Introduction.

In this article, I will guide you through the processes I went through to create an image classifier using the Flask framework, the Keras library and Google’s popular machine learning library, Tensorflow. It was quite an interesting project that managed to gain over nineteen stars on Github, as at the time of writing this article. I was really pleased with the project, thus I humbly decided to share the entire workflow.

My System Specifications.

I love to classify my system specifications as minimalistic to engage in training neural networks and machine learning models. I use a hewlett-packard machine that runs the Linux Operating System, specifically Ubuntu, which is a fantastic debian-based distribution that I cannot just abandon for other alternatives. Below are my specifications:

Intel Core i7 (10th Generation).
Nvidia GeForce, 2GB GPU.
8GB RAM.
250GB SSD plus 1TB of HHD.

The Importance of GPUS.

The Graphic Processing Unit, abbreviated as GPU, is a unique electronic circuit that offers parallel processing and is used to accelerate the rendering of computer graphics. GPUs are implemented within the deep learning space to to accelerate training and inference for resource and computationally intensive models. Their importance cannot be overemphasized as they contain specialized cores unlike a CPU that distribute the workload or computation across each unit to deliver a much faster performance. So I really recommend using a system with GPU to train models. I had to destroy my wallet to get a GPU machine, but it was worth it.

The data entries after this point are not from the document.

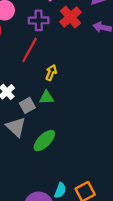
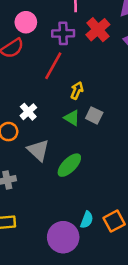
green triangle: (47, 97) -> (72, 118), turned 35
gray square: (27, 105) -> (94, 115), moved, turned -35

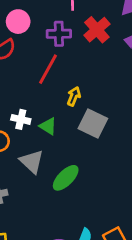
white cross: (28, 112) -> (21, 119), turned -35
gray square: (94, 115) -> (93, 123), size x1.5
green triangle: (72, 118) -> (48, 126), moved

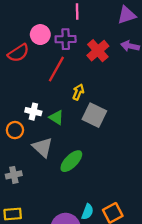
pink circle: (18, 22) -> (40, 35), moved
red cross: (97, 30) -> (98, 51), moved

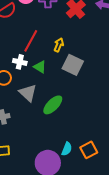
red line: (56, 69) -> (31, 41), moved

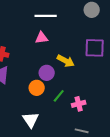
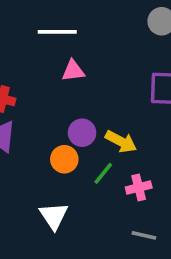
white line: (46, 16) -> (57, 32), moved
yellow arrow: (66, 61) -> (121, 142), moved

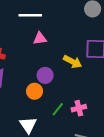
yellow arrow: (121, 142) -> (73, 62), moved
green line: (103, 173) -> (58, 109), moved

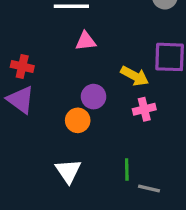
pink cross: (79, 108) -> (144, 109), moved
green line: (58, 109) -> (127, 169), moved, turned -40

I suggest you purchase some cloud based solutions that would give you access into a cluster or instance of compute that provides adequate GPU that would suffice for a specific task. There are several cloud providers available for this purpose.

Getting Started.

First and foremost, we need to satisfy some requirements otherwise the installation of certain dependencies that are pertinet to building the platform. Hence, we must review the context of the project and understand the reason for the selected tools for the project.

Tensorflow: Tensorflow is Google’s open source machine learning library used internally as well for their Machine Learning driven solutions.
Keras: This is a python based interface that acts as a layer on top of TensorFlow, to ease the abstraction and improve the implementation.
Flask: This is a fantastic microframework used for building web applications written in Python. It has always been my preferred approach to developing scalable RESTful APIs in Python, over Django.
Pip: This is the official package manager for Python which provides the above libraries hosted on Python’s open source library platform.

The Model.

One significant thing to note is that we are not explicitly writing a machine learning model from scratch. That would be quite exhausting. Why reinvent the wheel when you have already trained models available to integrate? Hell no.

So for our prestigious model, which I cherry-picked from several options and sources. It is called the “VGG16.”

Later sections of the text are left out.